▸ TASK DETAILS
Omit every picture, and retype the lines that run from the beginning of the data below through the line containing "cultura, más $590.598.711millones en déficit", inclusive.

(Dataset entries)
-- -- --

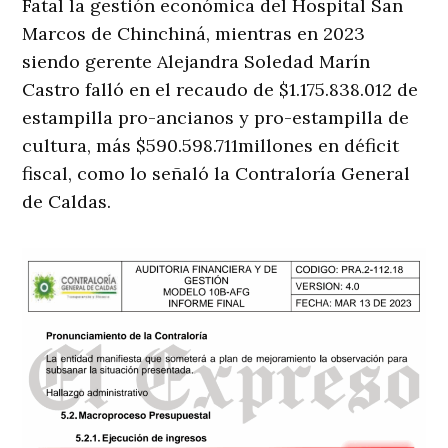
Fatal la gestión económica del Hospital San
Marcos de Chinchiná, mientras en 2023
siendo gerente Alejandra Soledad Marín
Castro falló en el recaudo de $1.175.838.012 de
estampilla pro-ancianos y pro-estampilla de
cultura, más $590.598.711millones en déficit
fiscal, como lo señaló la Contraloría General
de Caldas.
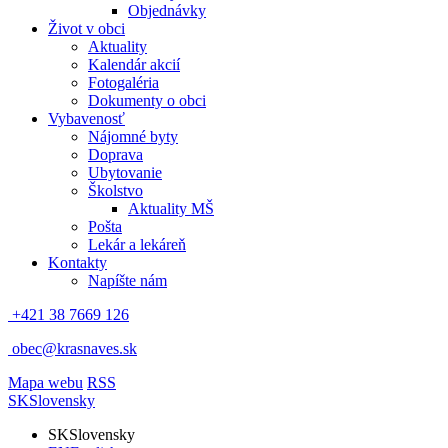
Objednávky
Život v obci
Aktuality
Kalendár akcií
Fotogaléria
Dokumenty o obci
Vybavenosť
Nájomné byty
Doprava
Ubytovanie
Školstvo
Aktuality MŠ
Pošta
Lekár a lekáreň
Kontakty
Napíšte nám
+421 38 7669 126
obec@krasnaves.sk
Mapa webu
RSS
SK
Slovensky
SK
Slovensky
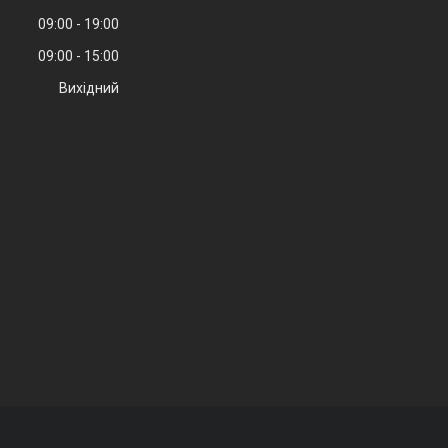
09:00
19:00
09:00
15:00
Вихідний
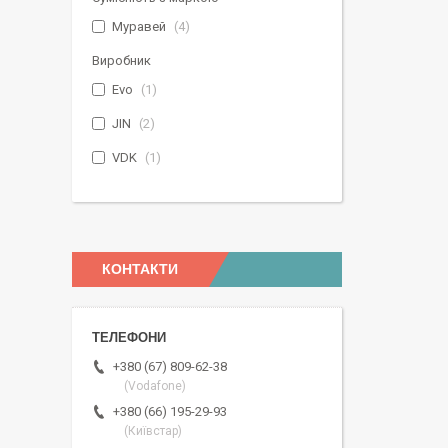
Муравей
4
Виробник
Evo
1
JIN
2
VDK
1
КОНТАКТИ
+380 (67) 809-62-38
(Vodafone)
+380 (66) 195-29-93
(Київстар)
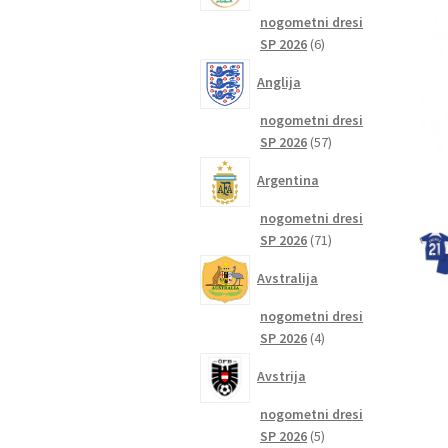
nogometni dresi
6
SP 2026
6
izdelkov
Anglija
nogometni dresi
57
SP 2026
57
izdelkov
Argentina
nogometni dresi
71
SP 2026
71
izdelkov
Avstralija
nogometni dresi
4
SP 2026
4
izdelki
Avstrija
nogometni dresi
5
SP 2026
5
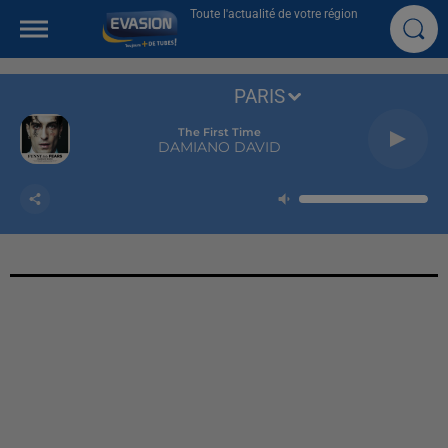
Toute l'actualité de votre région
PARIS
The First Time
DAMIANO DAVID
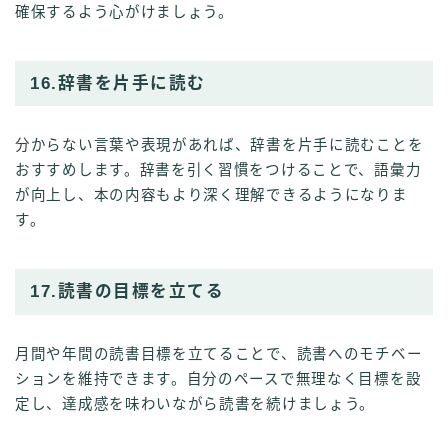
確保するよう心がけましょう。
16.辞書を片手に読む
分からない言葉や表現があれば、辞書を片手に読むことを
おすすめします。辞書を引く習慣をつけることで、語彙力
が向上し、本の内容もより深く理解できるようになりま
す。
17.読書の目標を立てる
月間や年間の読書目標を立てることで、読書へのモチベー
ションを維持できます。自分のペースで無理なく目標を設
定し、達成感を味わいながら読書を続けましょう。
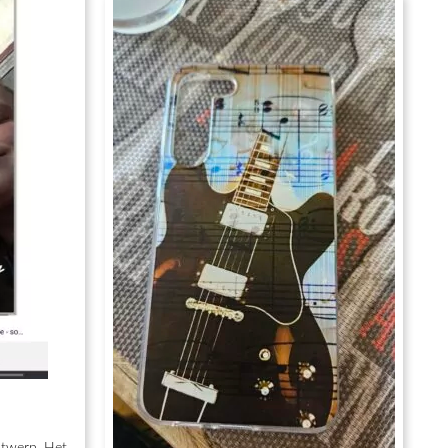
ntwerp. Het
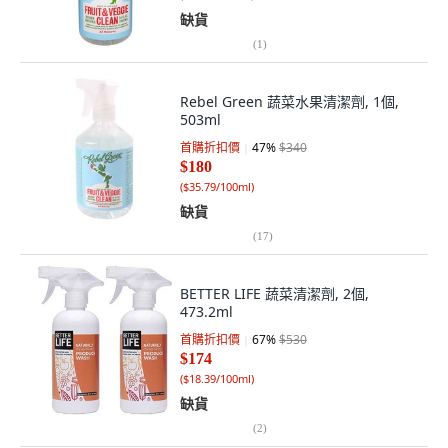
缺貨
(
1
)
Rebel Green 蔬菜水果清潔劑, 1個,
503ml
首購折扣價
47
%
$340
$180
(
$35.79/100ml
)
缺貨
(
17
)
BETTER LIFE 蔬菜清潔劑, 2個,
473.2ml
首購折扣價
67
%
$530
$174
(
$18.39/100ml
)
缺貨
(
2
)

-- -- --

▸ PROBLEM SOLUTION
Fatal la gestión económica del Hospital San
Marcos de Chinchiná, mientras en 2023
siendo gerente Alejandra Soledad Marín
Castro falló en el recaudo de $1.175.838.012 de
estampilla pro-ancianos y pro-estampilla de
cultura, más $590.598.711millones en déficit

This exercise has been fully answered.